At the beginning of the season, Gwinnett’s student-athletes take the ImPACT test as a baseline of their cognitive performance. Should a student sustain an injury on the field, he will take ImPACT testing on the sideline to compare to the baseline results. Retests are used to measure the student’s progress toward recovery.

To date, more than 2,000 of GCPS’ student-athletes have taken baseline tests through ImPACT, with 80 concussions confirmed through retests during the season. Though football was the first sport to pilot the program, plans are set to include basketball, cheerleading, soccer, and wrestling in the line-up of contact sports offering the baseline screening.

The baseline test takes approximately 20 minutes and can be done through the Internet. When a GCPS student-athlete presents symptoms associated with a concussion, the baseline ImPACT results are analyzed, along with conclusions from a post-concussion ImPACT test, to determine when an athlete has recovered from a concussion and can safely return to sports. Post-concussion testing, which does not take the place of diagnostic tests like an MRI or a CT scan, should be conducted within 48 to 72 hours after the injury.

ImPACT is used to evaluate, document and measure various brain functions, including verbal and visual memory, attention span, brain processing speed, reaction time, and post-concussive symptoms.

“[While] there has been no change in the number of concussions being experienced by student-athletes, more athletes are being treated for concussions due to better awareness and recognition of concussion symptoms by athletes, coaches, athletic trainers, parents and physicians,” says Dr. Mark C. Cullen of Georgia Sports Medicine. “Despite the better recognition of concussion symptoms, many concussions go unrecognized and untreated.”

Mike Emery, director of Athletics, Student Activities, and Community Schools, says involvement in the program is the right thing to do as more students are engaging in the system’s athletic programs.

“The advantage of the program is the proper diagnosis, treatment, and aftercare for students who have suffered a concussion,” Mr. Emery says. “It's not just an advantage on the athletic field, but also in the classroom as well. Students who suffer concussions also may suffer from decreased ability in the classroom if the injury goes untreated. Proper diagnosis means timely treatment and also can allow for accommodations to be made until the student fully recovers.”

Kathryn Wise and son Kadeem, a senior on Berkmar High’s football team,
know the benefits of the ImPACT program firsthand. After witnessing her son’s injury on the football field last year, Mrs. Wise observed some changes that were out of character for Kadeem.

Prior to the beginning of the fall football season, Coach John Thompson coordinated ImPACT testing for every player on the team, including Kadeem.
Mrs. Wise says she first learned about the test after her son was injured in a game.
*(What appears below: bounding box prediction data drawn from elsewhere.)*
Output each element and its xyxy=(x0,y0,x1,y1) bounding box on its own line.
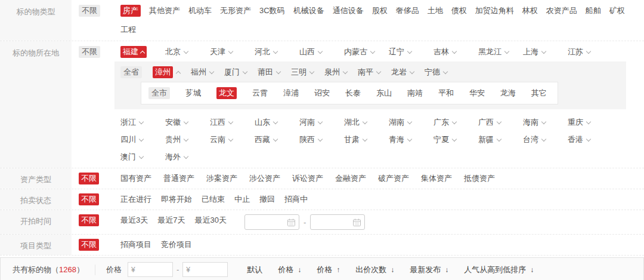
province-option[interactable]: 内蒙古 xyxy=(344,46,389,58)
district-option[interactable]: 龙海 xyxy=(500,87,516,99)
province-option[interactable]: 江苏 xyxy=(568,46,612,58)
province-option[interactable]: 台湾 xyxy=(523,134,568,146)
province-option[interactable]: 宁夏 xyxy=(434,134,478,146)
auction-status-option[interactable]: 招商中 xyxy=(284,193,308,205)
sort-option[interactable]: 价格↓ xyxy=(278,264,301,276)
district-option[interactable]: 云霄 xyxy=(252,87,268,99)
province-option[interactable]: 山东 xyxy=(255,116,299,128)
unlimited-option[interactable]: 不限 xyxy=(79,239,99,251)
district-option[interactable]: 其它 xyxy=(531,87,547,99)
subject-type-option[interactable]: 其他资产 xyxy=(149,5,180,17)
asset-type-option[interactable]: 涉案资产 xyxy=(206,173,237,184)
city-option[interactable]: 漳州 xyxy=(153,66,180,78)
province-option[interactable]: 广西 xyxy=(478,116,523,128)
province-option[interactable]: 浙江 xyxy=(120,116,165,128)
subject-type-option[interactable]: 房产 xyxy=(120,5,141,17)
price-min-input[interactable] xyxy=(137,266,168,274)
province-option[interactable]: 西藏 xyxy=(255,134,299,146)
province-option[interactable]: 黑龙江 xyxy=(478,46,523,58)
date-to-box[interactable] xyxy=(310,214,365,230)
asset-type-option[interactable]: 抵债资产 xyxy=(464,173,495,184)
province-option[interactable]: 海南 xyxy=(523,116,568,128)
date-from-box[interactable] xyxy=(244,214,299,230)
province-option[interactable]: 山西 xyxy=(299,46,344,58)
subject-type-option[interactable]: 债权 xyxy=(451,5,467,17)
district-option[interactable]: 东山 xyxy=(376,87,392,99)
subject-type-option[interactable]: 无形资产 xyxy=(220,5,251,17)
auction-status-option[interactable]: 中止 xyxy=(234,193,250,205)
district-option[interactable]: 华安 xyxy=(469,87,485,99)
asset-type-option[interactable]: 破产资产 xyxy=(378,173,409,184)
project-type-option[interactable]: 竞价项目 xyxy=(161,239,192,251)
subject-type-option[interactable]: 奢侈品 xyxy=(396,5,419,17)
province-option[interactable]: 陕西 xyxy=(299,134,344,146)
asset-type-option[interactable]: 金融资产 xyxy=(335,173,366,184)
subject-type-option[interactable]: 矿权 xyxy=(609,5,625,17)
province-option[interactable]: 甘肃 xyxy=(344,134,389,146)
auction-status-option[interactable]: 撤回 xyxy=(259,193,275,205)
subject-type-option[interactable]: 机械设备 xyxy=(293,5,324,17)
price-max-box[interactable]: ¥ xyxy=(182,262,228,277)
province-option[interactable]: 福建 xyxy=(120,46,165,58)
start-time-option[interactable]: 最近30天 xyxy=(194,214,226,226)
province-option[interactable]: 上海 xyxy=(523,46,568,58)
district-option[interactable]: 南靖 xyxy=(407,87,423,99)
auction-status-option[interactable]: 即将开始 xyxy=(161,193,192,205)
subject-type-option[interactable]: 股权 xyxy=(372,5,388,17)
price-max-input[interactable] xyxy=(192,266,223,274)
date-to-input[interactable] xyxy=(314,218,349,226)
subject-type-option[interactable]: 农资产品 xyxy=(546,5,577,17)
province-option[interactable]: 辽宁 xyxy=(389,46,434,58)
province-option[interactable]: 北京 xyxy=(165,46,210,58)
subject-type-option[interactable]: 船舶 xyxy=(586,5,601,17)
subject-type-option[interactable]: 3C数码 xyxy=(259,5,285,17)
city-option[interactable]: 全省 xyxy=(120,66,142,78)
province-option[interactable]: 河南 xyxy=(299,116,344,128)
province-option[interactable]: 海外 xyxy=(165,151,210,163)
asset-type-option[interactable]: 集体资产 xyxy=(421,173,452,184)
project-type-option[interactable]: 招商项目 xyxy=(120,239,151,251)
district-option[interactable]: 长泰 xyxy=(345,87,361,99)
city-option[interactable]: 宁德 xyxy=(425,66,447,78)
city-option[interactable]: 龙岩 xyxy=(391,66,414,78)
asset-type-option[interactable]: 国有资产 xyxy=(120,173,151,184)
asset-type-option[interactable]: 普通资产 xyxy=(163,173,194,184)
city-option[interactable]: 南平 xyxy=(358,66,380,78)
sort-option[interactable]: 默认 xyxy=(247,264,262,276)
province-option[interactable]: 贵州 xyxy=(165,134,210,146)
asset-type-option[interactable]: 涉公资产 xyxy=(249,173,280,184)
district-option[interactable]: 诏安 xyxy=(314,87,330,99)
province-option[interactable]: 湖南 xyxy=(389,116,434,128)
district-option[interactable]: 芗城 xyxy=(185,87,201,99)
province-option[interactable]: 广东 xyxy=(434,116,478,128)
province-option[interactable]: 重庆 xyxy=(568,116,612,128)
city-option[interactable]: 三明 xyxy=(291,66,314,78)
province-option[interactable]: 新疆 xyxy=(478,134,523,146)
province-option[interactable]: 湖北 xyxy=(344,116,389,128)
subject-type-option[interactable]: 加贸边角料 xyxy=(475,5,514,17)
start-time-option[interactable]: 最近7天 xyxy=(157,214,185,226)
province-option[interactable]: 江西 xyxy=(210,116,255,128)
province-option[interactable]: 天津 xyxy=(210,46,255,58)
subject-type-option[interactable]: 工程 xyxy=(120,24,136,36)
province-option[interactable]: 香港 xyxy=(568,134,612,146)
start-time-option[interactable]: 最近3天 xyxy=(120,214,148,226)
province-option[interactable]: 吉林 xyxy=(434,46,478,58)
province-option[interactable]: 青海 xyxy=(389,134,434,146)
sort-option[interactable]: 最新发布↓ xyxy=(410,264,448,276)
district-option[interactable]: 全市 xyxy=(148,87,170,99)
unlimited-option[interactable]: 不限 xyxy=(79,173,99,184)
price-min-box[interactable]: ¥ xyxy=(128,262,173,277)
unlimited-option[interactable]: 不限 xyxy=(79,5,100,17)
unlimited-option[interactable]: 不限 xyxy=(79,46,100,58)
district-option[interactable]: 平和 xyxy=(438,87,454,99)
sort-option[interactable]: 价格↑ xyxy=(317,264,340,276)
unlimited-option[interactable]: 不限 xyxy=(79,214,99,226)
auction-status-option[interactable]: 已结束 xyxy=(202,193,225,205)
unlimited-option[interactable]: 不限 xyxy=(79,193,99,205)
subject-type-option[interactable]: 林权 xyxy=(522,5,538,17)
city-option[interactable]: 福州 xyxy=(191,66,213,78)
subject-type-option[interactable]: 土地 xyxy=(428,5,443,17)
city-option[interactable]: 厦门 xyxy=(224,66,247,78)
province-option[interactable]: 云南 xyxy=(210,134,255,146)
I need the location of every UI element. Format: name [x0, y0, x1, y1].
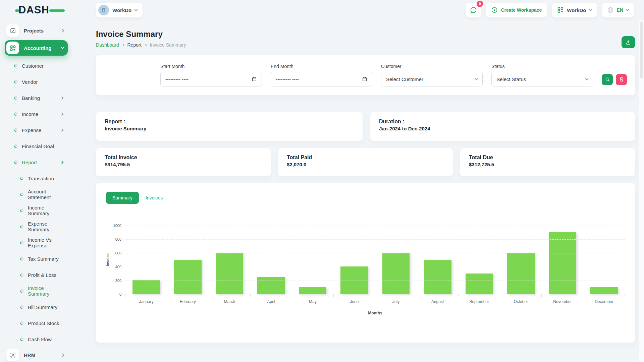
chat-bubble-icon: [470, 6, 477, 14]
bullet-icon: [20, 305, 23, 309]
sidebar-item-label: Account Statement: [28, 189, 63, 200]
customer-field: Customer Select Customer: [381, 64, 483, 86]
x-tick: [292, 294, 333, 297]
apply-filter-button[interactable]: [602, 74, 613, 85]
sidebar-item-transaction[interactable]: Transaction: [5, 170, 68, 186]
x-axis-ticks: [125, 294, 625, 297]
clipboard-check-icon: [6, 24, 19, 37]
breadcrumb-report[interactable]: Report: [127, 42, 142, 48]
bar-january: [132, 280, 160, 294]
sidebar-item-income-vs-expense[interactable]: Income Vs Expense: [5, 235, 68, 251]
sidebar-item-banking[interactable]: Banking: [5, 90, 68, 106]
sidebar-item-hrm[interactable]: HRM: [5, 347, 68, 362]
x-tick: [458, 294, 500, 297]
sidebar-item-label: Financial Goal: [22, 143, 63, 149]
bar-slot-october: [500, 226, 542, 294]
page-scrollbar[interactable]: [639, 20, 644, 362]
tab-invoices[interactable]: Invoices: [144, 192, 164, 204]
chart-plot-area: 02004006008001000: [125, 226, 625, 294]
x-label-august: August: [417, 299, 459, 304]
bullet-icon: [20, 321, 23, 325]
x-label-december: December: [583, 299, 625, 304]
sidebar-item-customer[interactable]: Customer: [5, 58, 68, 74]
sidebar-item-cash-flow[interactable]: Cash Flow: [5, 331, 68, 347]
logo-accent-left: [15, 9, 19, 12]
workspace-switcher[interactable]: WorkDo: [96, 3, 143, 17]
sidebar-item-vendor[interactable]: Vendor: [5, 74, 68, 90]
bullet-icon: [20, 257, 23, 260]
total-invoice-card: Total Invoice $314,795.5: [96, 148, 271, 176]
gridline-y-600: [125, 253, 625, 253]
sidebar-item-label: Accounting: [24, 45, 57, 51]
status-label: Status: [491, 64, 593, 69]
sidebar-item-financial-goal[interactable]: Financial Goal: [5, 138, 68, 154]
gridline-y-1000: [125, 226, 625, 226]
bullet-icon: [14, 112, 17, 116]
start-month-label: Start Month: [160, 64, 262, 69]
bar-slot-august: [417, 226, 459, 294]
bullet-icon: [14, 96, 17, 100]
sidebar-item-expense-summary[interactable]: Expense Summary: [5, 219, 68, 235]
bar-june: [340, 266, 368, 294]
total-paid-value: $2,070.0: [287, 162, 444, 167]
chart-panel: Summary Invoices Invoice 020040060080010…: [96, 183, 635, 343]
customer-selected-value: Select Customer: [386, 76, 423, 82]
sidebar-item-accounting[interactable]: Accounting: [5, 40, 68, 56]
x-label-october: October: [500, 299, 542, 304]
messages-button[interactable]: 0: [466, 3, 481, 17]
users-focus-icon: [6, 349, 19, 361]
end-month-input[interactable]: --------- ----: [271, 72, 372, 86]
x-axis-label: Months: [125, 311, 625, 315]
create-workspace-button[interactable]: Create Workspace: [486, 3, 547, 17]
invoice-bar-chart: Invoice 02004006008001000 JanuaryFebruar…: [106, 226, 625, 315]
sidebar-item-account-statement[interactable]: Account Statement: [5, 186, 68, 202]
sidebar-item-profit-loss[interactable]: Profit & Loss: [5, 267, 68, 283]
sidebar-item-label: Expense: [22, 127, 56, 133]
start-month-input[interactable]: --------- ----: [160, 72, 262, 86]
clear-filter-icon: [619, 77, 624, 82]
calendar-icon: [362, 76, 367, 82]
total-due-title: Total Due: [469, 155, 626, 161]
breadcrumb-dashboard[interactable]: Dashboard: [96, 42, 119, 48]
sidebar-item-projects[interactable]: Projects: [5, 23, 68, 38]
breadcrumb: Dashboard Report Invoice Summary: [96, 42, 635, 48]
sidebar-item-label: Projects: [24, 28, 57, 34]
workspace-menu-button[interactable]: WorkDo: [552, 3, 597, 17]
sidebar-item-income-summary[interactable]: Income Summary: [5, 202, 68, 219]
sidebar-item-bill-summary[interactable]: Bill Summary: [5, 299, 68, 315]
tab-summary[interactable]: Summary: [106, 192, 139, 204]
main-content: Invoice Summary Dashboard Report Invoice…: [96, 20, 635, 362]
sidebar-item-invoice-summary[interactable]: Invoice Summary: [5, 283, 68, 299]
y-tick-1000: 1000: [113, 224, 121, 228]
brand-logo[interactable]: DASH: [18, 4, 56, 16]
create-workspace-label: Create Workspace: [501, 7, 542, 13]
bar-september: [466, 274, 493, 294]
bullet-icon: [14, 161, 17, 164]
reset-filter-button[interactable]: [616, 74, 627, 85]
customer-select[interactable]: Select Customer: [381, 72, 483, 86]
building-icon: [101, 7, 107, 13]
sidebar-item-product-stock[interactable]: Product Stock: [5, 315, 68, 331]
sidebar-item-expense[interactable]: Expense: [5, 122, 68, 138]
language-menu-button[interactable]: EN: [602, 3, 634, 17]
sidebar-item-report[interactable]: Report: [5, 154, 68, 170]
sidebar-item-income[interactable]: Income: [5, 106, 68, 122]
total-due-value: $312,725.5: [469, 162, 626, 167]
bullet-icon: [14, 64, 17, 67]
total-invoice-value: $314,795.5: [105, 162, 262, 167]
gridline-y-800: [125, 239, 625, 240]
download-report-button[interactable]: [622, 36, 635, 48]
status-field: Status Select Status: [491, 64, 593, 86]
scrollbar-thumb[interactable]: [640, 21, 643, 78]
bullet-icon: [14, 80, 17, 83]
status-select[interactable]: Select Status: [491, 72, 593, 86]
sidebar-item-tax-summary[interactable]: Tax Summary: [5, 251, 68, 267]
sidebar-item-label: Income: [22, 111, 56, 117]
x-tick: [209, 294, 250, 297]
bar-slot-may: [292, 226, 333, 294]
chevron-down-icon: [589, 8, 592, 11]
bar-may: [299, 287, 326, 294]
report-card-title: Report :: [105, 119, 354, 125]
bar-slot-september: [459, 226, 500, 294]
chevron-right-icon: [61, 353, 64, 357]
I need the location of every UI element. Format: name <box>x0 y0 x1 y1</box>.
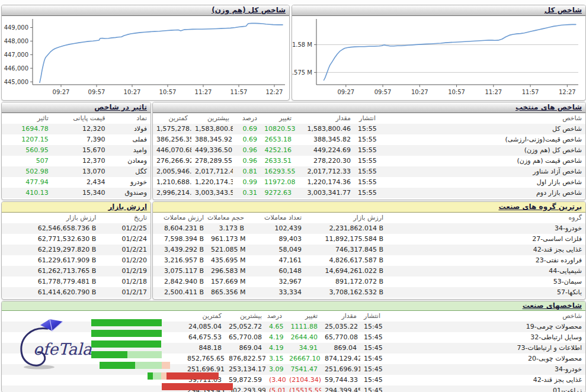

When results of a sideline ImPACT screening showed that Kadeem had a concussion, he was referred to a doctor who worked with the ImPACT program.

“There was something to guide us in better understanding the extent of Kadeem’s injury,” she says. “When he took the test again, his performance showed that his front lobe, or the memory section of his brain, had been affected.”

Berkmar High student Kadeem Wise was recently featured on Atlanta's CBS TV-46
as an ImPACT success story.

Dr. Cullen recommends limiting cognitive and physical activity when recovering from a concussion. In Kadeem’s case, he did not return to the football field for three weeks.

After a schedule that included half-days in school and weekly ImPACT retests to chart his progress, Kadeem recovered and returned to the huddle. While Mrs. Wise is aware of the many precautions— from protective gear to proper technique— that are taken before players reach the field, she understands the important role that parents play in protecting their student-athletes.

“[A parent has] to look for the signs [after an injury], especially if the child’s head is hurting, if he seems very sleepy, or if his attitude is completely different,” says Mrs. Wise. “Pay attention to the symptoms your child has after an injury. That’s the best way to keep him safe.”